Aqua recently learned of an incident involving a man identifying himself as a water company employee to gain access into a customer’s home and steal their belongings. Aqua would like to use this unfortunate event as an opportunity to remind our customers about this issue so you’re more aware in the future.

 

Imagine it’s the early morning and you’re home alone. A man outside identifies himself as a water company employee. He says there are leaks in your area, and he’s checking the homes on your street and needs to check your meter and the inside pipes. Once inside, he asks you to run water in the util­ity sink as he checks the upstairs bathroom sink. While upstairs, he steals jewelry and money left on a dresser.

 

In most cases, the only time Aqua would need to be inside your home is to service or exchange a meter or to respond to a problem about which you called us. In the former case, Aqua would contact you by mail or phone to schedule an appointment first.

 

There are a few exceptions when you might receive an unannounced visit from Aqua:

 

  • An employee might come to your door to make you aware of an unscheduled service outage, such as a main break. In this case, the employee would not need to access the inside of your home. An Aqua employee might also make an unannounced visit to investigate a property that has had multiple “zero usage” bills or an account that has not had a meter read for more than 45 days.
  • If a meter reader has trouble getting a remote meter read from outside your home, he might ask to enter you home to read the meter, in which case he would present a photo ID card.

 

 

For your safety and security, we encourage all customers to be extra cautious. Unfortunately, thieves like these might strike again. You can protect yourself by remembering the following information.

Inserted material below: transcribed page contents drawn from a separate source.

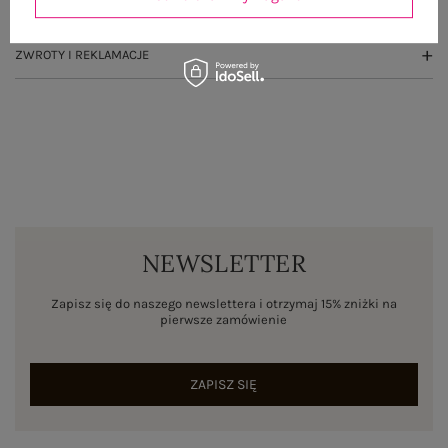
WYSYŁKA I DOSTAWA
ZWROTY I REKLAMACJE
NEWSLETTER
Zapisz się do naszego newslettera i otrzymaj 15% zniżki na
pierwsze zamówienie
ZAPISZ SIĘ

  1. All Aqua employees carry company identifica­tion. In all cases, please confirm the representative’s identification before letting them into your home.
  2. All employees dress in Aqua-branded attire similar to the uniform shown above.
  3. Company vehicles (mostly white Chevrolets) with the Aqua logo prominently displayed are always used.

If you encounter someone who is pretending to be an Aqua employee, please call your local police department and report them.